Ao longe, um homem caminha vagarosamente pela calçada, de olho nas casas, estaria com insônia ou apenas um admirador das coisas alheias? Olhar furtivo, observando, avaliando, desejando o que não lhe pertence. Um morcego com um sorriso vampiresco, dá um voo rasteiro e some na noite misteriosa. Sou escritor e posso ser e fazer o que quiser, então, me transformo, quero voar também, bato minhas enormes asas e voo para a escuridão. Lá de cima, visão noturna e privilegiada, observo tudo, vejo tudo. Uma moto passa em alta velocidade, está se divertindo ou é um trabalho de entrega? Quem vai comer às quatro da manhã? Mais à frente, um carro para em frente ao portão e um homem desce. Estava procurando um amor ou afogando, em copos gelados de cerveja, as magoas de outro amor? Ou estaria trabalhando? Bato com força as asas e subo, voo por um tempo e desço próximo ao telhado de uma casa, de onde vem sons prazerosos de amor na madrugada. Sorrio e me afasto em velocidade. Lá de cima, vejo algo engraçado e paro, como se estivesse flutuando. Um bêbado, tentando atravessar uma rua, brigando com as próprias pernas e com a lei da gravidade. Me aproximo e ele me vê. Cai sentado e promete pra si mesmo nunca mais beber, acabou de ver um escritor voando.
Mas, é apenas mais uma promessa vã, sigo em frente, deixando o bêbado jurando pra si mesmo que viu algo muito estranho no céu. Pena, que ninguém vai acreditar nele. Perto de uma praça, um morador de rua caminha lentamente olhando para o chão e arrastando um cobertor. Olho para o homem, porque está naquela condição? Por quais, agruras e dissabores, passou na vida, para estar naquela situação? Existem motivos reais para estar ali ou é apenas um fraco que desistiu de lutar? E quem sou eu para julgar?

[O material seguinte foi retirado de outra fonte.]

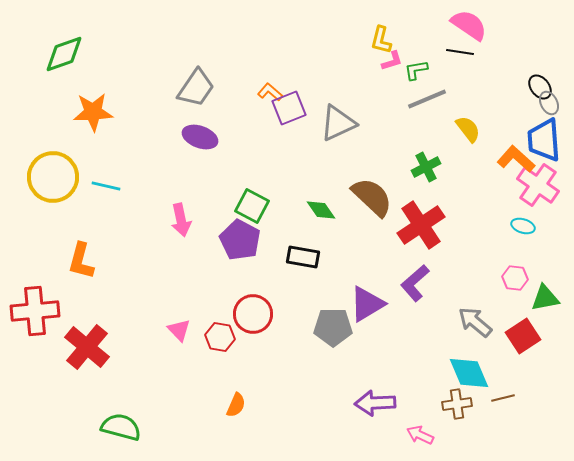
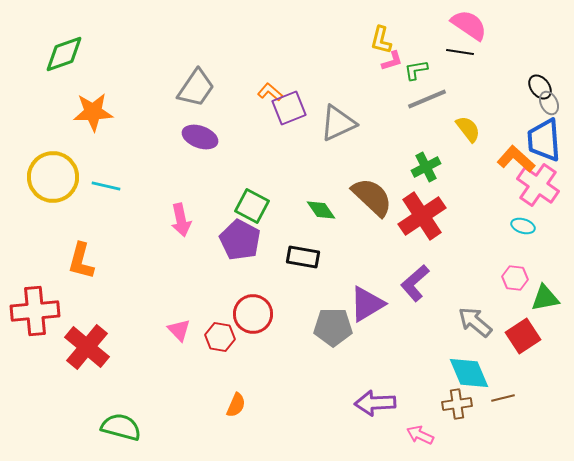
red cross at (421, 225): moved 1 px right, 9 px up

Apenas um escritor, posso fazer e ser o que quiser, mas não posso julgar.
Continuo batendo asas e ouço novos sons vindos de outra casa, mas agora, são sons diferentes, desagradáveis, há um casal em uma discussão dura, palavras cruéis e desnecessárias que destroem o que o amor talvez tenha construído.
Com uma careta me afasto rapidamente, os sons da outra casa são bem melhores.
Escuto um forte ruído que vem de cima, olho curioso um grande avião que atravessa o céu escuro e imagino as pessoas lá dentro, algumas estão indo, outras voltando, absortas em seus pensamentos, felizes, aliviadas, tensas, decepcionadas, sei lá. Cada uma com suas alegrias, tristezas, decepções, problemas e etc…
Recolho minhas asas, piso no chão firme e fico invisível, talvez seja melhor assim.
Sou escritor, posso qualquer coisa… até, em minha loucura, ser eu mesmo.